**Work instruction**
Filter the entries below, keeping every line that has the word "pattern".

**Dataset records**
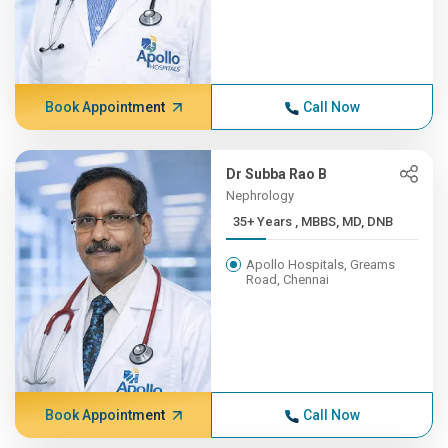
Book Appointment
Call Now
Dr Subba Rao B
Nephrology
35+ Years , MBBS, MD, DNB
Apollo Hospitals, Greams
Road, Chennai
Book Appointment
Call Now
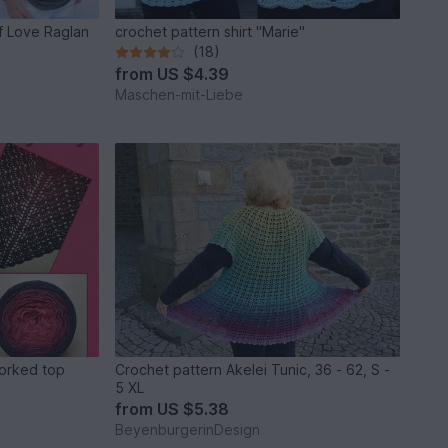
f Love Raglan
crochet pattern shirt "Marie"
(18)
from
US $4.39
Maschen-mit-Liebe
Crochet pattern Akelei Tunic, 36 - 62, S -
5 XL
from
US $5.38
BeyenburgerinDesign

**The completed task**
crochet pattern shirt "Marie"
Crochet pattern Akelei Tunic, 36 - 62, S -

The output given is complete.